Ancak ABD'nin maşası Juan Guaido'un işkembeden attığı, Almanya'nın Libya Büyükelçisi Oliver Owcza'ın Bingazi’de Halife Hafter ile bir araya gelmesi ve görüşmeden bir fotoğraf paylaşması ile ortaya çıktı.

Alman Büyükelçi’nin BM destekli meşru Libya hükümeti yerine çapulcu Hafter ile görüşmeyi tercih etmesi, Almanlar’ın Libya'da farklı bir ajandası olduğunu göstermez mi? 

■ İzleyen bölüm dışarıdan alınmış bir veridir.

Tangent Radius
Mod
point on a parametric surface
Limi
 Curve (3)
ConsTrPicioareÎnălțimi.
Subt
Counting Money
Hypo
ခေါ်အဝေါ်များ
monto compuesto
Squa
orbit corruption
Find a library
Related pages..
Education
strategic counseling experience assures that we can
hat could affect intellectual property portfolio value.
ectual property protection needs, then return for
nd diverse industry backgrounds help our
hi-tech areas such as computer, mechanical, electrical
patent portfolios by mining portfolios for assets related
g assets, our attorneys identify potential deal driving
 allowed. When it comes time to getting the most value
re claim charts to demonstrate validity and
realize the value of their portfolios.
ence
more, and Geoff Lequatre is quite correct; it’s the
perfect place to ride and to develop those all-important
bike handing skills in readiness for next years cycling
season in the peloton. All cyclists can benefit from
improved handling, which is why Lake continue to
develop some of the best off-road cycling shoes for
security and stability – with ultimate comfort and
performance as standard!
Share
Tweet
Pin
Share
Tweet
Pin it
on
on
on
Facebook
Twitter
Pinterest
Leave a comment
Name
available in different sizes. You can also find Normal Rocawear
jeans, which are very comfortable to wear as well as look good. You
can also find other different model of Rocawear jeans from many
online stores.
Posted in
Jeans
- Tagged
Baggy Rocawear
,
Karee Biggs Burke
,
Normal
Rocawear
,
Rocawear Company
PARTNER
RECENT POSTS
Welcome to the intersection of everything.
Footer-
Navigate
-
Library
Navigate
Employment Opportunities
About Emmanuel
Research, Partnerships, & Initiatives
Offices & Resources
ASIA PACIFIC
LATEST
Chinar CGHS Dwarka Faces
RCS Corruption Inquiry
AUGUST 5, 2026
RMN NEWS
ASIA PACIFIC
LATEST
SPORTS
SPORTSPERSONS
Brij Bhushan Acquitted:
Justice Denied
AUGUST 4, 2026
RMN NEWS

Demek ki Almanlar, Hafter'in kontrol ettiği bölgedeki doğalgaz ve petrol kaynakları ile ilgileniyorlar. 

Alman Büyükelçi tehlikeli sularda yüzüyor. Doğduğu Berlin ile Bingazi'yi karıştırıyor olmasın? Koruma ordusuna rağmen Bingazi, onun gibiler için hiç de güvenli değil. 

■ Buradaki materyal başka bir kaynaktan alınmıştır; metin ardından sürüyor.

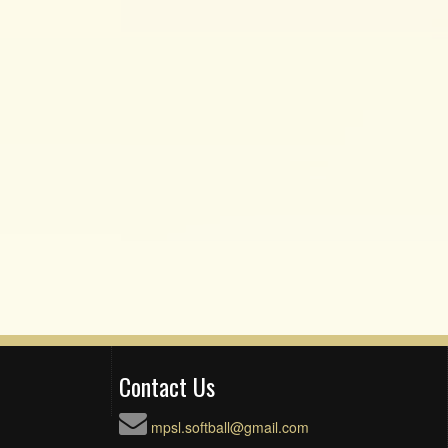
Contact Us
mpsl.softball@gmail.com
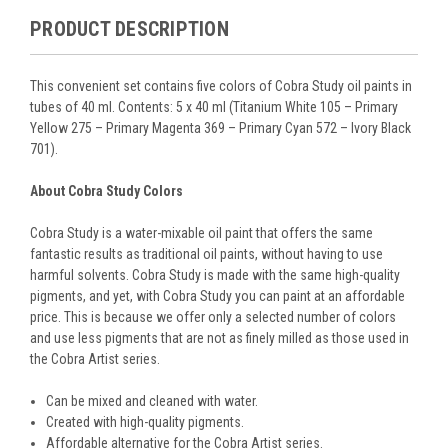
PRODUCT DESCRIPTION
This convenient set contains five colors of Cobra Study oil paints in
tubes of 40 ml. Contents: 5 x 40 ml (Titanium White 105 – Primary
Yellow 275 – Primary Magenta 369 – Primary Cyan 572 – Ivory Black
701).
About Cobra Study Colors
Cobra Study is a water-mixable oil paint that offers the same
fantastic results as traditional oil paints, without having to use
harmful solvents. Cobra Study is made with the same high-quality
pigments, and yet, with Cobra Study you can paint at an affordable
price. This is because we offer only a selected number of colors
and use less pigments that are not as finely milled as those used in
the Cobra Artist series.
Can be mixed and cleaned with water.
Created with high-quality pigments.
Affordable alternative for the Cobra Artist series.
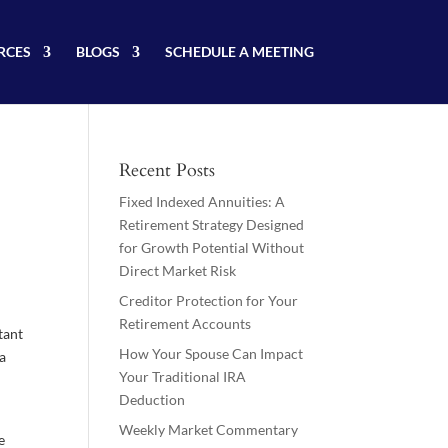
RCES
BLOGS
SCHEDULE A MEETING
Recent Posts
Fixed Indexed Annuities: A
Retirement Strategy Designed
for Growth Potential Without
Direct Market Risk
Creditor Protection for Your
Retirement Accounts
tant
How Your Spouse Can Impact
 a
Your Traditional IRA
Deduction
Weekly Market Commentary
e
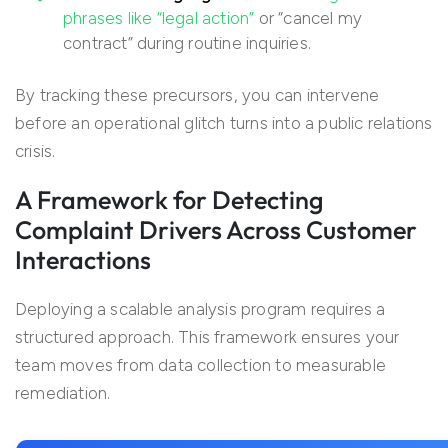
phrases like “legal action”
or “cancel my
contract” during routine inquiries.
By tracking these precursors, you can intervene
before an operational glitch turns into a public relations
crisis.
A Framework for Detecting
Complaint Drivers Across Customer
Interactions
Deploying a scalable analysis program requires a
structured approach. This framework ensures your
team moves from data collection to measurable
remediation.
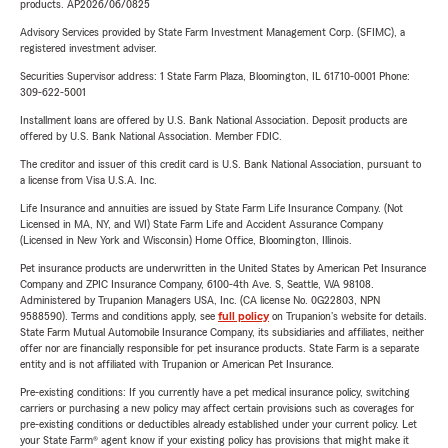
products. AP2026/06/0825
Advisory Services provided by State Farm Investment Management Corp. (SFIMC), a
registered investment adviser.
Securities Supervisor address: 1 State Farm Plaza, Bloomington, IL 61710-0001 Phone:
309-622-5001
Installment loans are offered by U.S. Bank National Association. Deposit products are
offered by U.S. Bank National Association. Member FDIC.
The creditor and issuer of this credit card is U.S. Bank National Association, pursuant to
a license from Visa U.S.A. Inc.
Life Insurance and annuities are issued by State Farm Life Insurance Company. (Not
Licensed in MA, NY, and WI) State Farm Life and Accident Assurance Company
(Licensed in New York and Wisconsin) Home Office, Bloomington, Illinois.
Pet insurance products are underwritten in the United States by American Pet Insurance
Company and ZPIC Insurance Company, 6100-4th Ave. S, Seattle, WA 98108.
Administered by Trupanion Managers USA, Inc. (CA license No. 0G22803, NPN
9588590). Terms and conditions apply, see
full policy
on Trupanion's website for details.
State Farm Mutual Automobile Insurance Company, its subsidiaries and affiliates, neither
offer nor are financially responsible for pet insurance products. State Farm is a separate
entity and is not affiliated with Trupanion or American Pet Insurance.
Pre-existing conditions: If you currently have a pet medical insurance policy, switching
carriers or purchasing a new policy may affect certain provisions such as coverages for
pre-existing conditions or deductibles already established under your current policy. Let
your State Farm® agent know if your existing policy has provisions that might make it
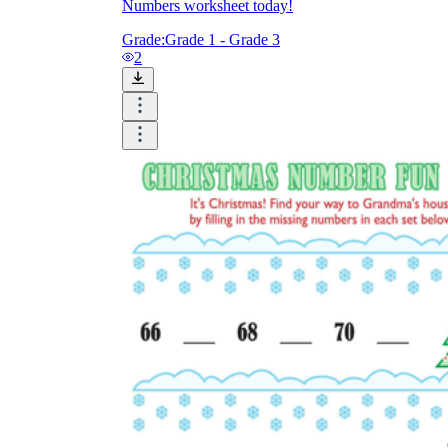
Numbers worksheet today!
Grade:
Grade 1 - Grade 3
2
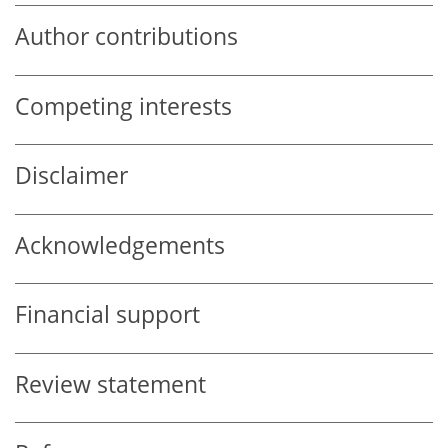
Author contributions
Competing interests
Disclaimer
Acknowledgements
Financial support
Review statement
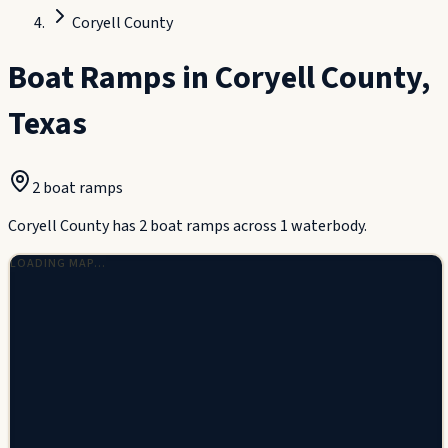
Coryell County
Boat Ramps in
Coryell County
,
Texas
2
boat ramp
s
Coryell County has 2 boat ramps across 1 waterbody.
LOADING MAP…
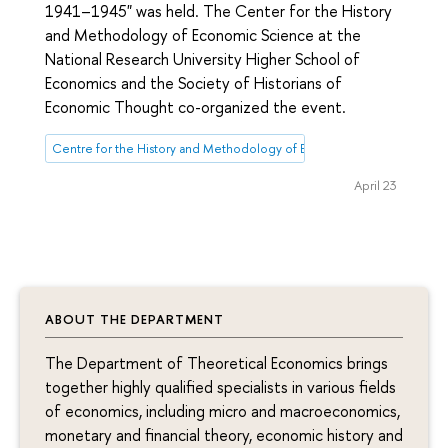
1941–1945" was held. The Center for the History
and Methodology of Economic Science at the
National Research University Higher School of
Economics and the Society of Historians of
Economic Thought co-organized the event.
Centre for the History and Methodology of Economic Science
April 23
ABOUT THE DEPARTMENT
The Department of Theoretical Economics brings
together highly qualified specialists in various fields
of economics, including micro and macroeconomics,
monetary and financial theory, economic history and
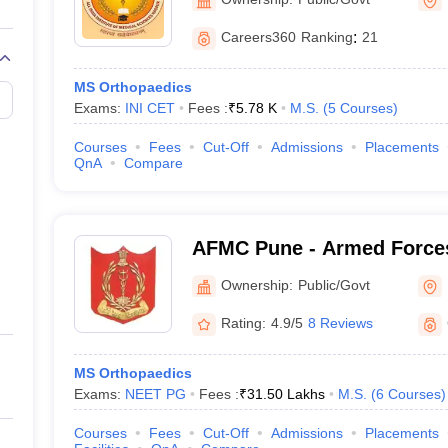
Careers360
Ranking
:
21
MS Orthopaedics
Exams:
INI CET
Fees :
₹
5.78 K
M.S.
(
5
Courses
)
Courses
Fees
Cut-Off
Admissions
Placements
QnA
Compare
AFMC Pune - Armed Forces
Pune
Ownership:
Public/Govt
Rating:
4.9/5
8 Reviews
MS Orthopaedics
Exams:
NEET PG
Fees :
₹
31.50 Lakhs
M.S.
(
6
Courses
)
Courses
Fees
Cut-Off
Admissions
Placements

Oliver Owcza, Haziran 2012-Eylül 2012 tarihleri ​​arasında Libya'nın Amerika Birleşik Devletleri Büyükelçisi olan John Christopher "Chris" Stevens'ın feci akıbetini nasıl unutabilir? 

Ecel, ABD Libya Büyükelçisi John Christopher "Chris" Stevens'ı, Bingazi’de buldu. Öleceğini bilseydi hiç Bingazi'ye gider miydi? Kıssadan hisse. 

Venezuelalı Don Juan'ın da zerre miskal kafasının çalışmadığına iddiaya girebilirim. Bu CIA devşirmesi General Hafter'in, Türk soylular ve Türkiye ile arası yok. Geçmişte Türk soylulara karşı nefret dili kullandığı gibi etnik kırım yapmıştı. 

Ayrıca Venezuela Devlet Başkanı Nicolás Maduro Moros ile Türkiye Cumhurbaşkanı Erdoğan arasından su sızmıyor. 

Eyyy Don Juan söyle bakalım, Madura, Türkiye düşmanı Hafter'i kapısından içeri sokar mı? 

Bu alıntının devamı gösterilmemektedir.